The Soviet bureaucracy, myopically attributing longevity to phenomena of a temporary character, does not believe in the possibilities of a world revolution for several decades to come. With this conviction pervading all their thoughts, the bureaucrats want above all else the safeguarding of Russia’s territorial integrity in order to construct a nationally walled-off utopia. This course has led inexorably to the transformation of the Third International from the general staff of the world revolution into a Soviet border patrol. Internationalism requires the subordination of each country to the interests of the world revolution. Nationalism means the subordination of the world movement to the interests of the Stalinist bureaucracy in the Soviet Union.
Their nationalist degeneration, however much it differs in origin and complexion, led both the social democracy and Stalinism to their Waterloo in Germany. Fundamentally, there is no other explanation for the collapse of the existing Internationals. All the blunders and crimes, the big ones as well as the little and less dramatic ones, flowed from a central fountain-head.
History and the events that compose it, do not occur for nothing. They afford the possibility of theoretical generalization, of learning from them. The great strength of the Communist International in its early years lay in the fact that it learned from the collapse of the Second International.
The lesson of the collapse of the two Internationals is not the renunciation of internationalism but its revival. And not on paper, but in deeds. Revolutionary internationalism must be active and concrete. At the present time that can mean only one thing: unfurl the banner of the Fourth International and work unremittingly to ratty the vanguard elements throughout the world around it!
– We too are internationalists, but will it not be a better and stronger International if we first build up solid revolutionary parties in each country and then unite them throughout the world?
– Dear friend, so many stupendous events have been experienced in the last twenty years that it would appear as if everybody must have learned something. But k seems that one cannot judge by appearances.

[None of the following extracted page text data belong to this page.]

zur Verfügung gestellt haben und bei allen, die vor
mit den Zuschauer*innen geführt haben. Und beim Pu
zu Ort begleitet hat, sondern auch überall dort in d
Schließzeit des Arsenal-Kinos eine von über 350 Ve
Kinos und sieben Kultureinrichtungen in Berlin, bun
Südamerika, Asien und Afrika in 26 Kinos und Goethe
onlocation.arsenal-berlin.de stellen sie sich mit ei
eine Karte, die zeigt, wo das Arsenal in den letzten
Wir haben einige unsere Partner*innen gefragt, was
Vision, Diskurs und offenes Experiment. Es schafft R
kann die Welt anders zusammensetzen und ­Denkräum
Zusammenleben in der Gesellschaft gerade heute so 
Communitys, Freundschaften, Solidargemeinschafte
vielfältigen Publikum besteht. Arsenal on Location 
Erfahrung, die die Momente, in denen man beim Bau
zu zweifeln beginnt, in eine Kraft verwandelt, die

How will you build up “solid revolutionary parties” nationally without unceasing activity for the reconstruction of the International at the same time? The day of national revolutionary parties ended long ago, as did the day of national party programs. In the period when world politics and world economy exist as distinct entities, there can be only one revolutionary party – the International, with sections in every country. The International cannot be a mere arithmetical sum of various national parties, that is, it must not be. What you will have, if ever you reach the stage of forming your International, will be a somewhat less repulsive edition of the Second, composed of disparate parties, which have developed by themselves in divergent directions, which are jealous of their “national independence”, which resent “interference by outsiders”. You propose to turn back to twenty-five years ago. We prefer to go forward.

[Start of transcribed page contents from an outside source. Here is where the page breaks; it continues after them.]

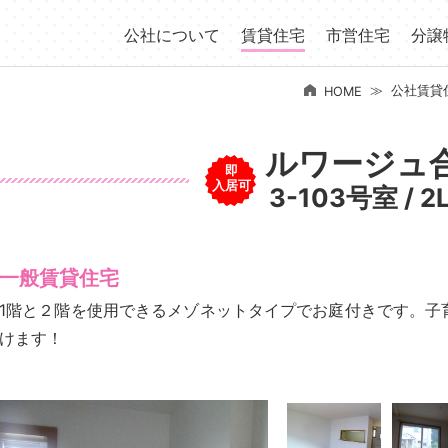
公社について
賃貸住宅
市営住宅
分譲
公社賃貸
HOME
ルワージュ
即
入居可
3-103号室 / 2
一般賃貸住宅
1階と２階を使用できるメゾネットタイプでお庭付きです。子
けます！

– But must the International be formed this very moment, when there is so much confusion in the ranks of the working class?
– Just because of that. Hide and seek is no game to be played with the masses. The revolutionary vanguard needs a new Communist International The masses are confused, it is true. They are being confused by the social democrats of all shades and disguises, who tell them that the Second International is good enough, that it can be reformed, if not today then tomorrow, if not tomorrow then ... after Fascism triumphs in a few more countries. They are being confused by the Stalinists who tell them that the Third International was right yesterday, today, tomorrow and forever. They are being confused by the vacillators and opportunists who deceive them with stories about uniting the Second and the Third, or about forming some other International – not a “sectarian” one, god forbid! but one in which all “good revolutionary parties outside the Second and the Third” will find shelter for the night The Fourth International will not bring confusion into the ranks of the working class. It will bring a flaming sword whose edge cuts through the web of lies and deceit and hypocrisy, and whose light brings clarity.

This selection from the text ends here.